Devant le tribunal administratif, la procédure variera en fonction du placement en rétention, ou non, de l'étranger.
Si celui-ci n'est pas placé en rétention, le tribunal statue selon les modalités classiques : le recours est jugé par une formation collégiale éclairée par les conclusions d'un commissaire du Gouvernement, dans un délai de trois mois. Le tribunal statue alors, dans la même décision, sur le refus du séjour, la décision d'éloignement et la fixation du pays de renvoi.
Si l'étranger est placé en rétention, la procédure est celle qui est aujourd'hui applicable en matière de recours contre les APRF, les arrêtés préfectoraux de reconduite à la frontière. L'article L. 512-2 du code de l'entrée et du séjour des étrangers et du droit d'asile, qui prévoit un jugement par un juge unique, sans commissaire du Gouvernement, intervenant dans les soixante-douze heures, s'applique alors. Toutefois, ce jugement ne portera que sur la mesure qui motive l'urgence, à savoir l'obligation de quitter le territoire et la désignation du pays de renvoi, et non plus sur le refus d'un titre de séjour, point qui sera jugé postérieurement.
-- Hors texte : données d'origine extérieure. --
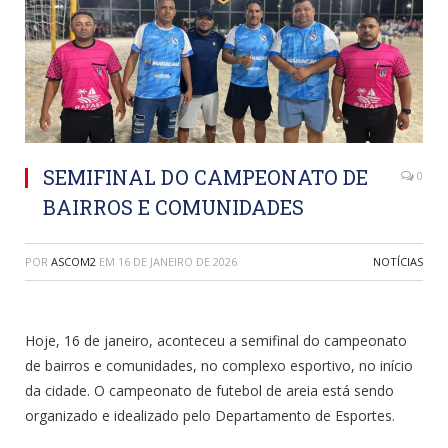
SEMIFINAL DO CAMPEONATO DE
0
BAIRROS E COMUNIDADES
POR
ASCOM2
EM
16 DE JANEIRO DE 2026
NOTÍCIAS
Hoje, 16 de janeiro, aconteceu a semifinal do campeonato
de bairros e comunidades, no complexo esportivo, no início
da cidade. O campeonato de futebol de areia está sendo
organizado e idealizado pelo Departamento de Esportes.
Nous nous opposons aux modifications introduites par cet article relatives à la diminution des délais et au jugement par un juge unique. Telles sont les raisons pour lesquelles, mes chers collègues, nous avons déposé cet amendement de suppression.
Mme la présidente. La parole est à Mme Nicole Borvo Cohen-Seat, pour présenter l'amendement n° 406.
Mme Nicole Borvo Cohen-Seat. Je ne reviendrai pas sur tout ce qui a été dit sur le nouveau régime contentieux, auquel nous nous opposons totalement. Plusieurs points de l'article 41 sont fortement contestables, même si certains estiment, comme vous l'affirmez, monsieur le ministre, que ces dispositions réussiront à désengorger les tribunaux. Je pense notamment au délai de recours accordé à l'étranger qui fait l'objet d'un refus de titre de séjour assorti d'une obligation de quitter le territoire français.
Le projet de loi initial fixait un délai de recours de quinze jours, ce qui ne pouvait être que de la provocation. Comment est-il possible, dans un tel délai, lorsque l'on est étranger, de former un recours ? Était-ce une manoeuvre gouvernementale pour faire croire que le délai d'un mois constituait une avancée formidable, une sorte de « cadeau » accordé aux étrangers ? Ce ne serait pas étonnant, puisque nous savons que les annonces se succèdent, mais qu'elles sont suivies de démentis, qui sont eux-mêmes suivis de nouvelles annonces ! Toujours est-il que, même fixé à un mois, ce délai demeure bien trop court.
Par ailleurs, continuer à faire coexister plusieurs délais de recours sera, à l'évidence, source de contentieux, ce qui est évidemment contraire à ce qui est annoncé par le Gouvernement, à savoir la réduction du nombre de contentieux, au détriment, parfois, des droits de la défense.
Enfin, l'article 41 remet en cause la collégialité des formations de jugement, ce qui suscite des craintes quant à l'avenir de la justice administrative. Alors que, au même moment la commission d'enquête parlementaire sur l'affaire dite d'Outreau ne cesse de préconiser la collégialité, en s'insurgeant contre la solitude du juge d'instruction, vous décidez, plutôt que de conserver une justice collégiale, de la supprimer. Cette disposition est la préfiguration de l'instauration du juge unique en matière administrative.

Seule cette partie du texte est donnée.